The political theatre fest will also feature plays from Jenna Watt, Daniel Bye and the Tron Studio

Theatremakers Damir Todorovic and Kirsty Housley discuss Mayfesto 2013

As It Is

Mayfesto, the Tron’s annual festival of political theatre, takes truth and identity as its focus in 2013. Programme highlights include Flâneurs, Jenna Watt’s Fringe First-winning look at urban violence (see our Fringe review); The Price of Everything, Daniel Bye’s performance lecture on consumption (also reviewed at the Fringe); and Bandwagon, the Tron Studio’s new devised piece.

One of the most exciting works will be As It Is (Tue 14–Thu 16 May), from Serbian theatre maker and Vanishing Point associate artist Damir Todorovic. Hooked up to a lie detector, he plays a version of himself as he’s questioned about wartime experiences in Bosnia in 1993. ‘The dramatic structure of the show has been built like a real police investigation, so the strategy is very precise,’ he says. ‘I’m asking myself and the audience, is it possible to live without lies? And is it actually desirable?’

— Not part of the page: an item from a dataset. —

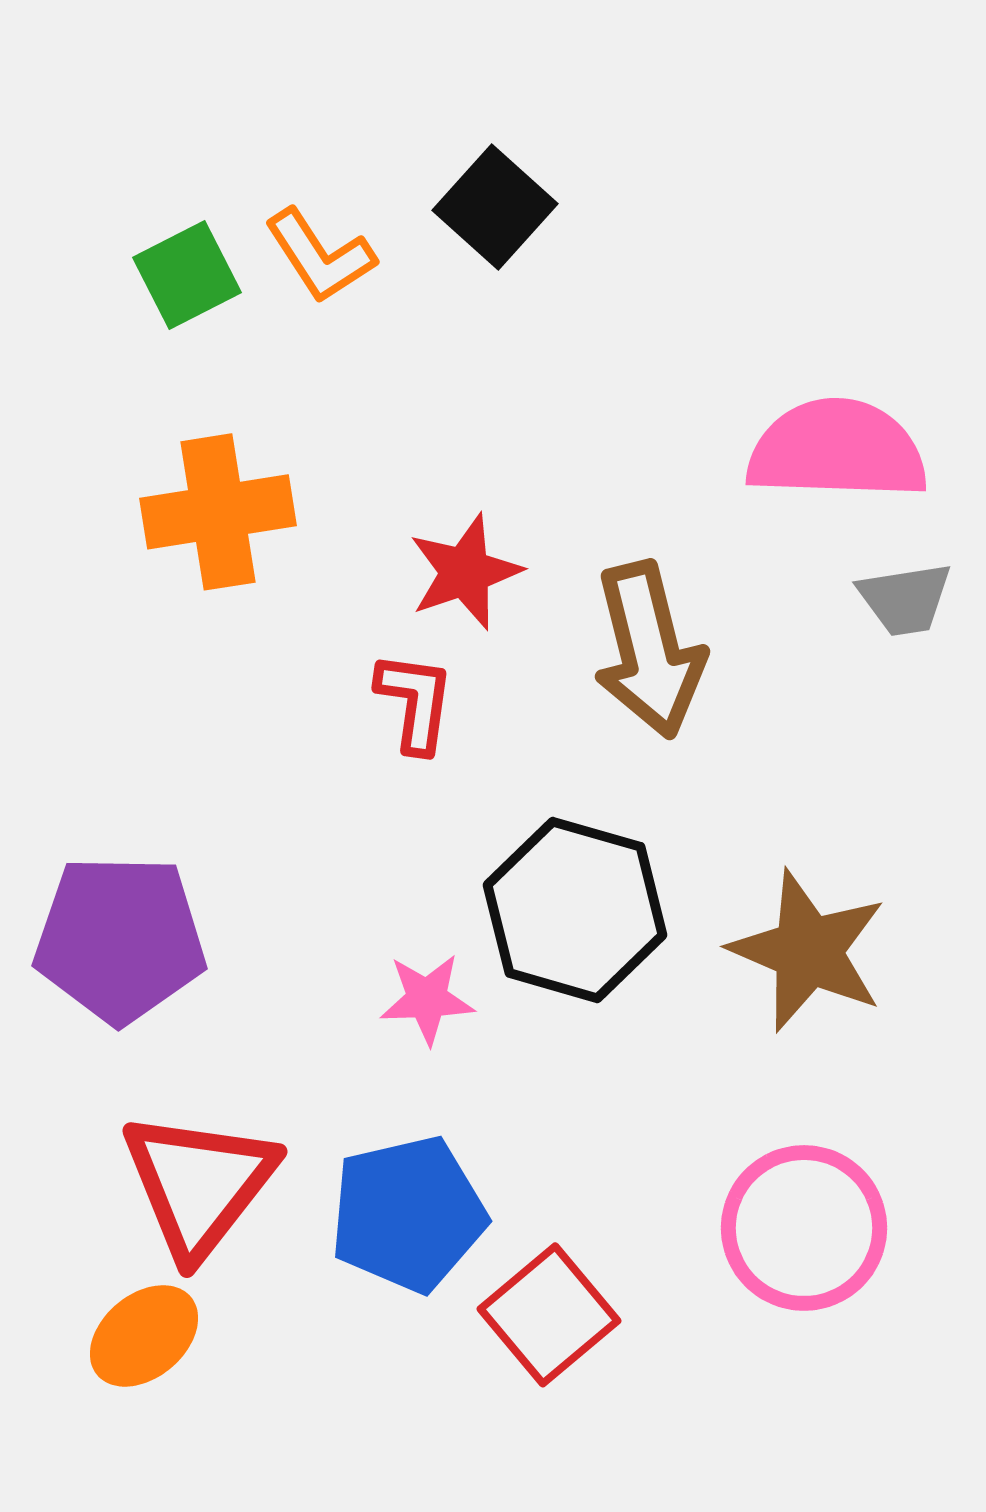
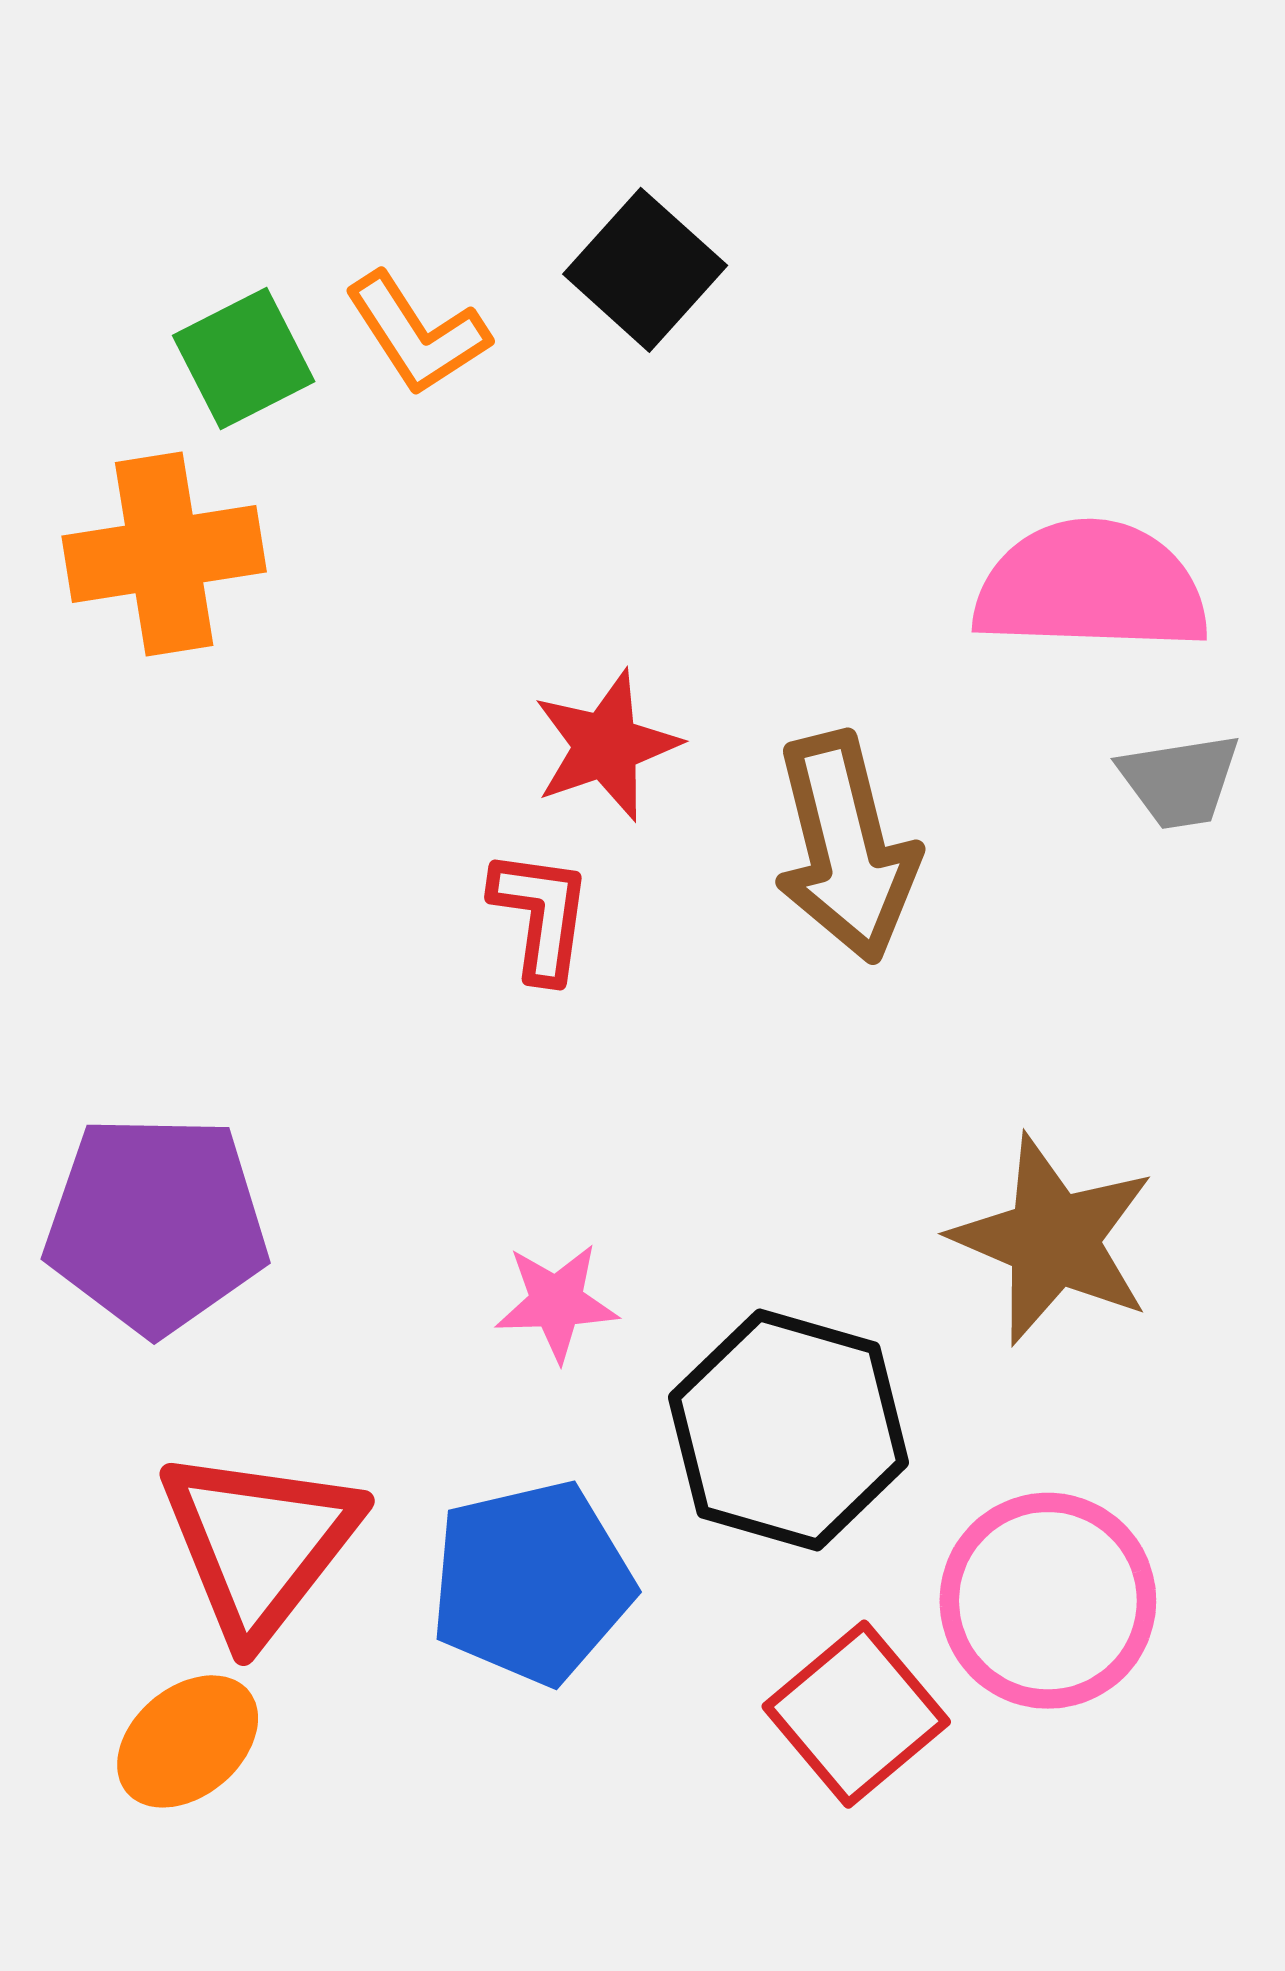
orange cross: (218, 512) -> (164, 554), moved
black hexagon: (575, 910) -> (788, 1430), moved
red square: (549, 1315) -> (856, 1714), moved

Kirsty Housley’s play Bandages (Fri 3 & Sat 4 May) takes a similar approach. It focuses on two sisters who live together and have a pathological fear of the world outside their home. They read about attacks on young women and build up their own narratives to understand these events. Housley explains: ‘It’s about what the truth really is and how our need for stories sometimes overwhelms our ability to see what’s happening around us. And how sometimes, in trying to make sense of things, we totally obscure what something actually is.’

And it’s this sense of distorted truth that Todorovic addresses too. ‘Our society is pretty cruel and it’s very difficult to live without lies,’ he says. ‘What I’ve learnt from this experience is that sometimes it’s better to be silent than to tell a lie. I really do not like lies and we should try to avoid them. We should be sure of a kind of certain truth which is inside us and not confuse our reality. Otherwise it becomes a fiction.’

Tron Theatre, Glasgow, Wed 1–Mon 20 May.


Mayfesto celebrates theatre with an edge, theatre that focuses on what's going on in the world and that is in response to recent events.


Jenna Watt explores violence in public places by attempting to deconstruct the bystander effect in a work she wrote following a violent attack on her friend in 2010.


Making her debut as a playwright, award-winning theatre director Kirsty Housley presents her tale of two sisters who live inside a world of their own creation. Through their stories, the pair try to shelter themselves from the dangers of the outside world – but that might not be where the danger lies, after all.

The Price of Everything

Daniel Bye's production is not an extended tribute to The Price is Right, but rather a 'performance lecture' that brings together strange fact and provocative argument to examine the difference between price and value. Be prepared to be educated, entertained, and given a free glass of milk.

As It Is

A man forced to serve in the Bosnian War attaches himself to a lie-detector machine to find out whether his memories are real or whether they are the product of his imagination. Vanishing Point examine the gap between memory and reality in a new work penned by Damir Todorovic, who is also the play's subject.


Tron Studio, the Tron's adult community company, present this production all about following the crowd and giving into the compulsion to join in. Rather than a criticism, Bandwagon celebrates the mob mentality for the insights into oneself it can bring. Gareth Nicholls directs.